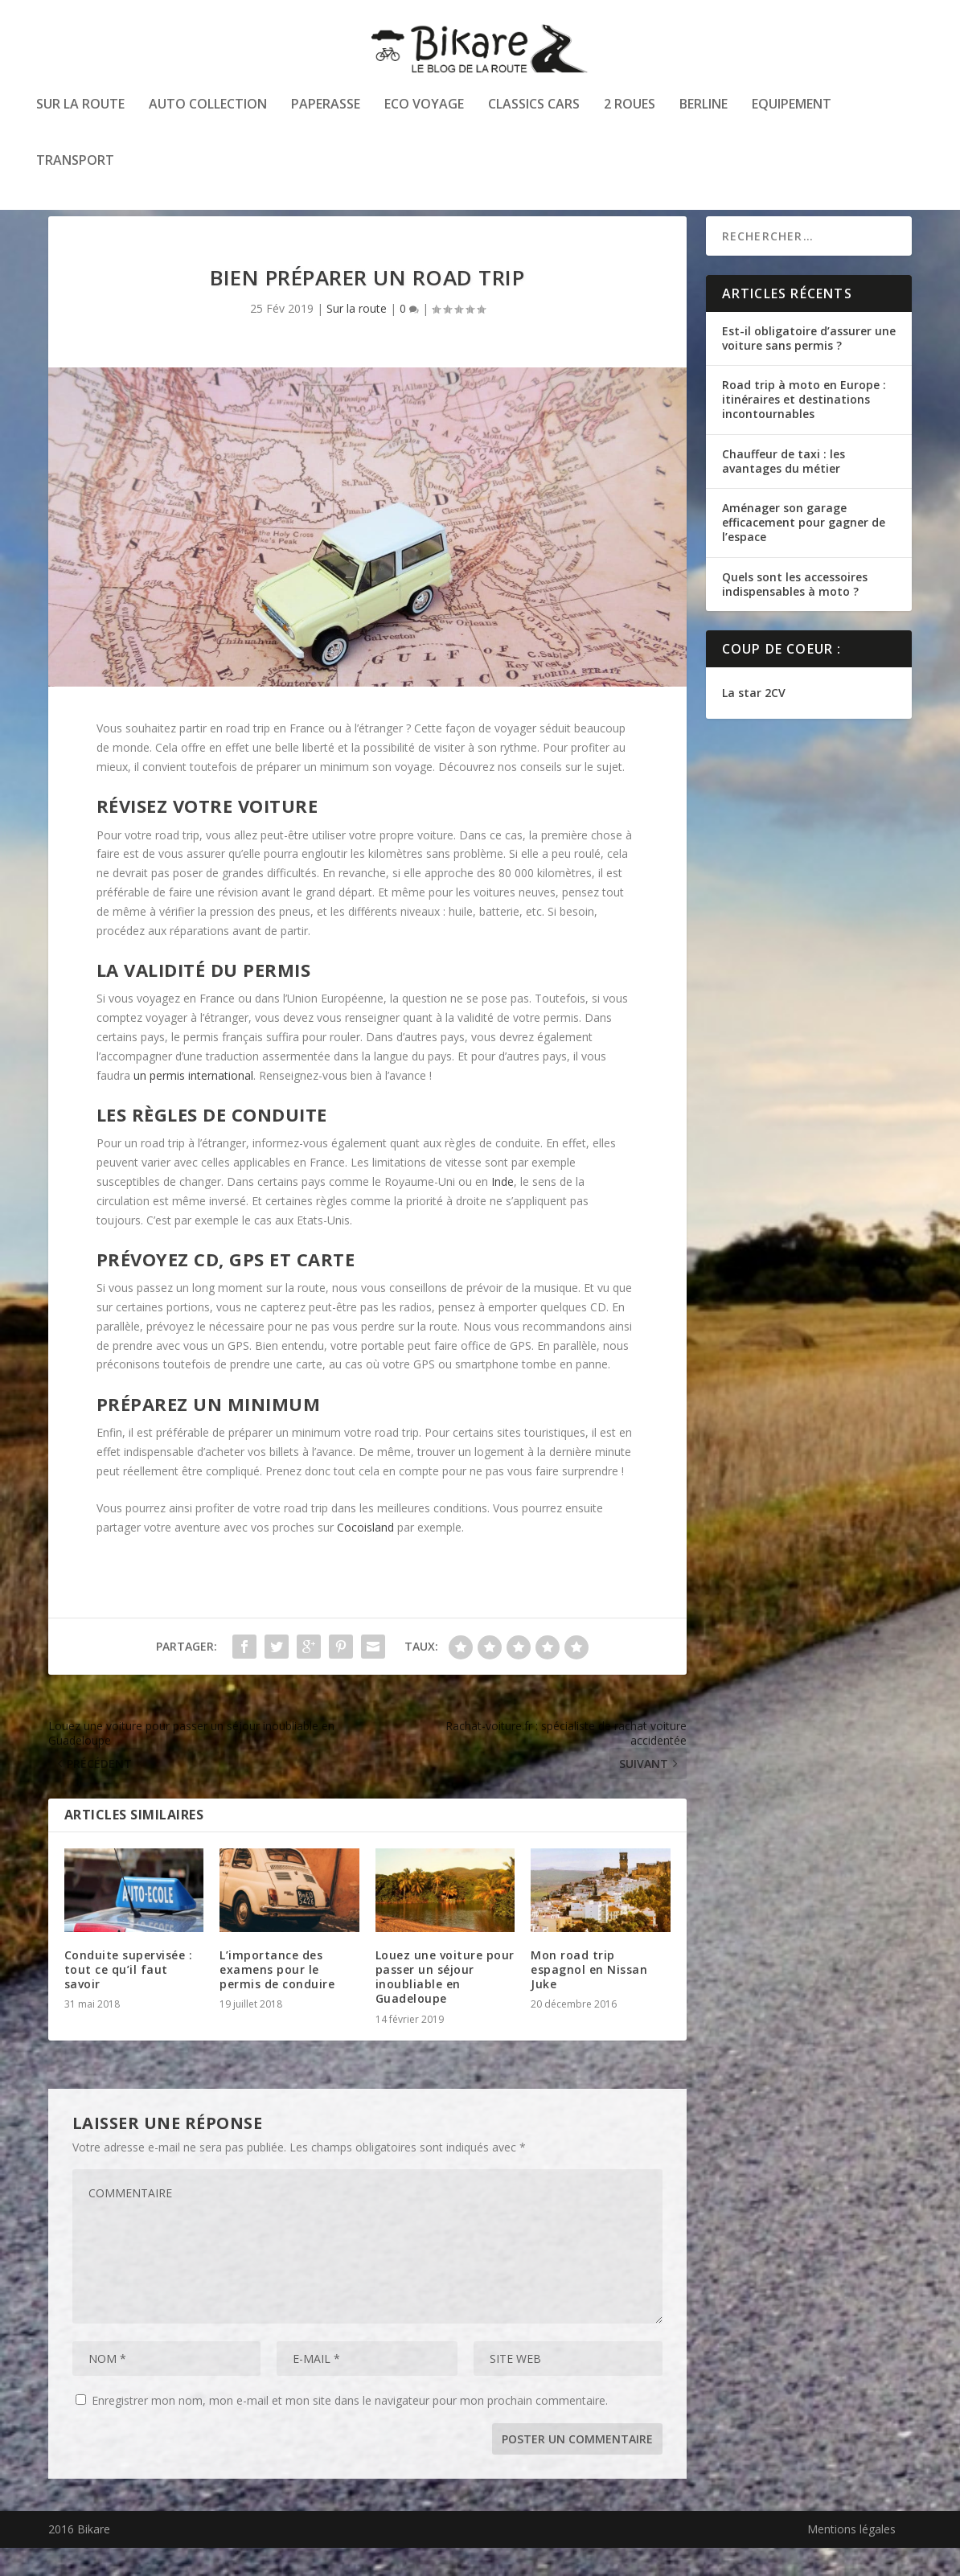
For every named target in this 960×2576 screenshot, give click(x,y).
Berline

· · · · ·

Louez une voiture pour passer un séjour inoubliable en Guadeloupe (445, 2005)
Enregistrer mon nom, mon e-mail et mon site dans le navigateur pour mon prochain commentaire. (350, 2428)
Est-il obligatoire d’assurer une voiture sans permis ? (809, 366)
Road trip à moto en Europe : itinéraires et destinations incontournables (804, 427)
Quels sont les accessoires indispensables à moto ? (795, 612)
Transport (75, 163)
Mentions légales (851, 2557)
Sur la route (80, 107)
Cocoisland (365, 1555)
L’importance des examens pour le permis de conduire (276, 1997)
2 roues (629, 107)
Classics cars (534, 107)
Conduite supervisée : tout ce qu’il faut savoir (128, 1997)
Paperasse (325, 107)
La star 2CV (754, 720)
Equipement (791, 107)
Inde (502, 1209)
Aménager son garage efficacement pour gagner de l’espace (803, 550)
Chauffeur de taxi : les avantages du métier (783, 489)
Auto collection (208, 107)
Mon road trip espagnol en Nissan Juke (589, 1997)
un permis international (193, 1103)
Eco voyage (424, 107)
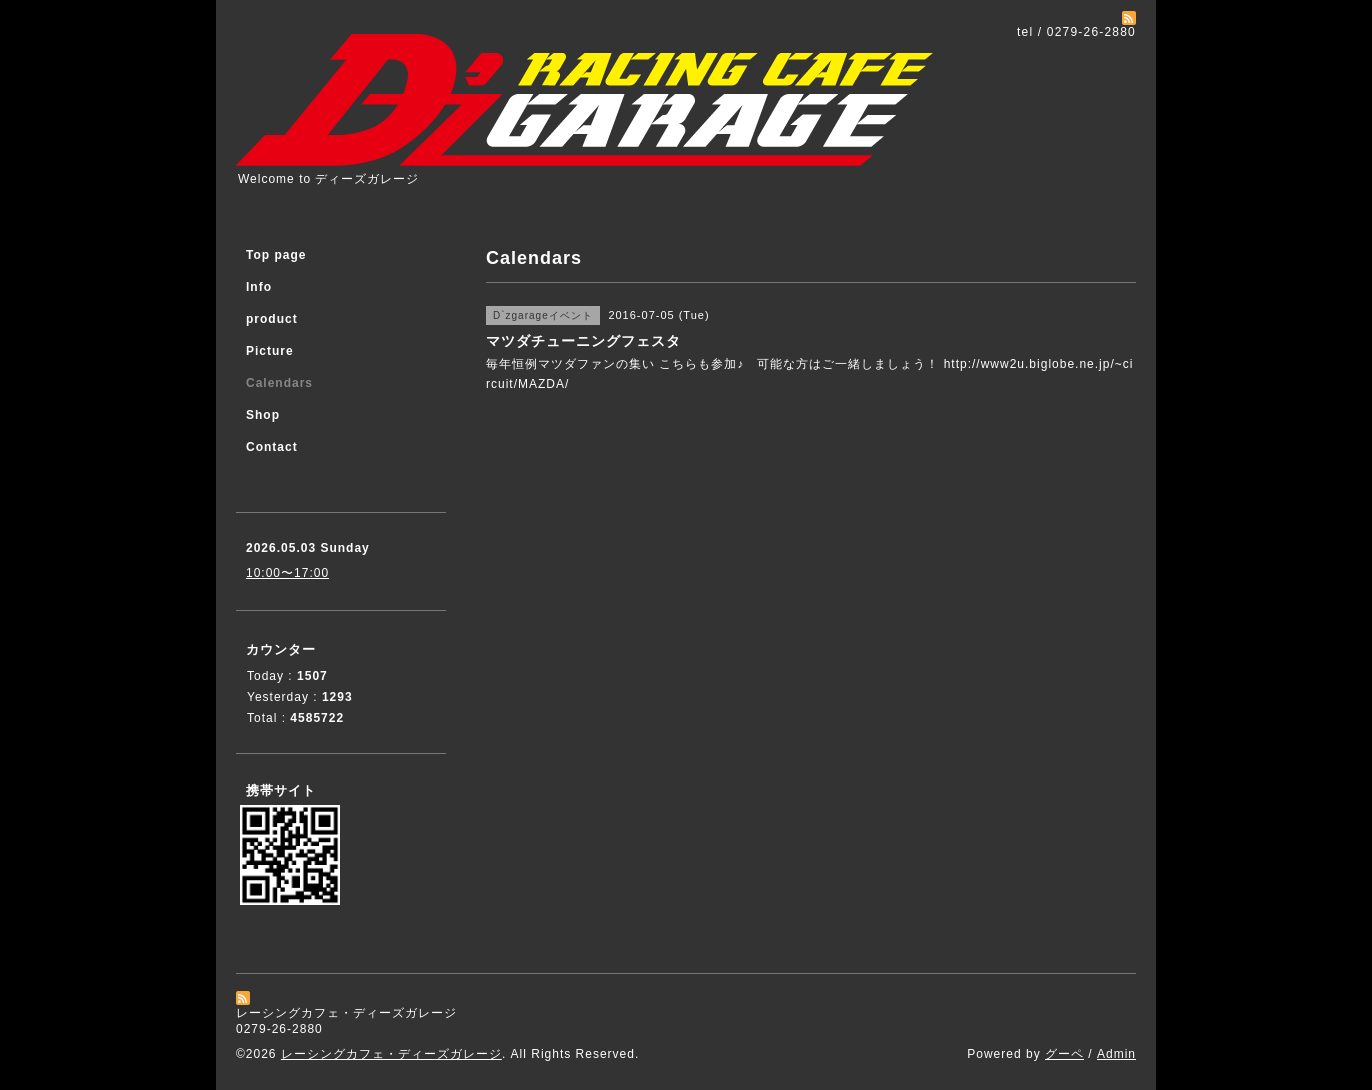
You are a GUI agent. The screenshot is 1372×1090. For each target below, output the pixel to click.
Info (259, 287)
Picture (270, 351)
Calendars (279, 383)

· · · · ·

**What is needed**
Of the lines above, copy each that contains "click".

**Expected answer**
For every named target in this 960×2576 screenshot, give click(x,y).
You are a GUI agent. The screenshot is 1372×1090. For each target below, output the pixel to click.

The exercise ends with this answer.